In the Ontario political realm, school trustees are often considered the lowest rung of the democratic order.
Their job generally attracts little attention — yet these elected officials are responsible for overseeing the educational services of one of society’s most precious assets. Our children.
As such, we should expect and ask a lot of these people — as individuals and as public representatives. As leaders.
The case of Natalia Benoit, a Niagara Catholic District School Board trustee who represents Niagara-on-the-Lake and St. Catharines, is troubling on many levels.
As our headline last week indicated, an independent investigation found that, Benoit, who is adamantly against flying the Pride flag on Catholic school property, had “compared” the rainbow flag to the Nazi flag.
In her defence, Benoit and her supporters, have said she basically misspoke and didn’t mean to be comparing the two ensigns, but rather voicing the concern that in today’s society flying the Nazi flag would never be allowed.

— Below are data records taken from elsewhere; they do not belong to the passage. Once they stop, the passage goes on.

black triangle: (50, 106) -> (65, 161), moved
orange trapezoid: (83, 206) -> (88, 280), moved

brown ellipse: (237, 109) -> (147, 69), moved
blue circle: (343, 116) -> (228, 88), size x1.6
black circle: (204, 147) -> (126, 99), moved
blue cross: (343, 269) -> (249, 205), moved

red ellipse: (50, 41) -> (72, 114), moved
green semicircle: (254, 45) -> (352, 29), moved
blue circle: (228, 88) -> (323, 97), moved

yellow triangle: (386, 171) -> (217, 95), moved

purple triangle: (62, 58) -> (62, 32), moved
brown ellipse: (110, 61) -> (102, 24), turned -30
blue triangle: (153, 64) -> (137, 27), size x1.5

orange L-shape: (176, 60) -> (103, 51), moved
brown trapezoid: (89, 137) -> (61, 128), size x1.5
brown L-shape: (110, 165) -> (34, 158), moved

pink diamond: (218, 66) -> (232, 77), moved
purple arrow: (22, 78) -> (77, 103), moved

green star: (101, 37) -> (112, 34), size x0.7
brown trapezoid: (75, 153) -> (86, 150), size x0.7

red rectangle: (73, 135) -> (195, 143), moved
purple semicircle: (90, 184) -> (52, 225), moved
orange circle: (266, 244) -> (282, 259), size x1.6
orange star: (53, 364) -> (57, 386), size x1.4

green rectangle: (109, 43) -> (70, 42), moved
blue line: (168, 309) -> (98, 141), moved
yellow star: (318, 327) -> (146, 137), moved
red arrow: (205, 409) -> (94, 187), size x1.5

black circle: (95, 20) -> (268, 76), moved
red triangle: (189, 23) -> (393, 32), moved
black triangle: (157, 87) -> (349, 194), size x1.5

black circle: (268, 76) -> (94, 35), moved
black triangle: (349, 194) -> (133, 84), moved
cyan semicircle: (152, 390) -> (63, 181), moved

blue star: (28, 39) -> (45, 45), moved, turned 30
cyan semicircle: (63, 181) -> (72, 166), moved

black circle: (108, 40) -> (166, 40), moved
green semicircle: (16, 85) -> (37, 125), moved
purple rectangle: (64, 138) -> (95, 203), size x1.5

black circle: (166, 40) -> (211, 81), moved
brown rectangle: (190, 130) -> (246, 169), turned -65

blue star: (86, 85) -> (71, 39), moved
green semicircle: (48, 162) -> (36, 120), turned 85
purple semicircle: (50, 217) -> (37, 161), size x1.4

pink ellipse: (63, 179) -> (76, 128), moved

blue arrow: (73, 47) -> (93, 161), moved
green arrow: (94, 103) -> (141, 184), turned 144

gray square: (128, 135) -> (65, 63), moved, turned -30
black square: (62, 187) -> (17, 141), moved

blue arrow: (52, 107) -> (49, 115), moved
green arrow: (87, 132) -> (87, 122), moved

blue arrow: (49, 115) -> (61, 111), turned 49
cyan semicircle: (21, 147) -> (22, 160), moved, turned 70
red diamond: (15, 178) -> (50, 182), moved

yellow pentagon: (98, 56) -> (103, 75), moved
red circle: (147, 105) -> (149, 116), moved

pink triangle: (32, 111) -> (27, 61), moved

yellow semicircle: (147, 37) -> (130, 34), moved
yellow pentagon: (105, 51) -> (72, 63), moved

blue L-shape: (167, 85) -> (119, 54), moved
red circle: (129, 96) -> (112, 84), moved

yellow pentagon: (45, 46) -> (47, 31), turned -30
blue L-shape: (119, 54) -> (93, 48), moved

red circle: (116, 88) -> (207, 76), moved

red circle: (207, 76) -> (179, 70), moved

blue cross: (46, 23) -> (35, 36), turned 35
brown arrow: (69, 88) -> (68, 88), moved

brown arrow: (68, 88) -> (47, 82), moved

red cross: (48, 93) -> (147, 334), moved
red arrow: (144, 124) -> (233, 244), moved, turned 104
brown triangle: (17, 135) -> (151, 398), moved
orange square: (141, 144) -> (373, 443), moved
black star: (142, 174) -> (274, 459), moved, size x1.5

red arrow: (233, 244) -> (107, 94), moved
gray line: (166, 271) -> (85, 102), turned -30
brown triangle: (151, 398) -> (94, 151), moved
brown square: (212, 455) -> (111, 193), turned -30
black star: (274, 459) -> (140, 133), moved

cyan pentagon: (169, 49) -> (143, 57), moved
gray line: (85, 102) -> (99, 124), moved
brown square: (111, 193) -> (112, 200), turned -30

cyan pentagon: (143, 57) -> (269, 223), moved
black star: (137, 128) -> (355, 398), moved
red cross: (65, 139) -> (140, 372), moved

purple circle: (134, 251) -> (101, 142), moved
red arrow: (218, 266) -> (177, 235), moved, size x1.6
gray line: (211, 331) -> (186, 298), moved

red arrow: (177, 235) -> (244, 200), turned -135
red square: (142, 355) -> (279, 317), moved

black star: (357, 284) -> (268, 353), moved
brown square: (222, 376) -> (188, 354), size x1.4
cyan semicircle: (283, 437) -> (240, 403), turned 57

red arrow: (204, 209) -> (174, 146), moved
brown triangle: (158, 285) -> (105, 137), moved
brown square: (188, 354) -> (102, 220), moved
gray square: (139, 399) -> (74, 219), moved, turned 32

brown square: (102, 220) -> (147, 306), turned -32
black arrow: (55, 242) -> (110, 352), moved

After a long, in-depth investigation, the firm hired by the board to assess the situation concluded that, notwithstanding her explanation after the fact and to investigators, Benoit had indeed compared the two and had violated the board’s code of conduct.
We can all agree that the Nazi flag is symbol of hate. But likening it to the Pride flag, a symbol of acceptance, is odious.
Benoit’s inability or lack of willingness to produce the now-deleted video of her Nazi remarks is also troubling.
On top of this, when she filed her election financial details, Benoit claimed no donations and no expenses. After a complaint, the board ordered an audit.
Four days after the audit was announced, Benoit submitted about $260 in expenses – and thereafter pretty well ignored any other entreaties or questions on the subject.
In addition, in delving into the reports on both Benoit’s Nazi comment and her election expenses, this week The Lake Report found some connections to organizations and people on the far right of the political spectrum.
There’s nothing illegal or wrong with that. In Canada, you’re free to support whomever you like.
But it’s somewhat ironic that while Benoit and some supporters say they simply are pushing back against “social advocacy” on issues such as homosexuality, gender identity and “indoctrination,” actually they in turn are adopting an advocacy approach to the things they claim to believe in.
The bottom line in all of this regarding Benoit is, rather than exhibiting leadership and attempting to do what is best for all the children whose interests she is sworn to represent, she has opted to try to impose her political ideals on the rest of us.
Now, we don’t ever expect Benoit or her zealous supporters to agree with this argument. Their own beliefs are simply too well entrenched. Perhaps they would say the same of us.
So, where do we go from here?
The next election is well over two years off. If voters disagree with Benoit, and if she is running again, electors will have the chance to make their voices heard.
We hope they’ll be paying attention.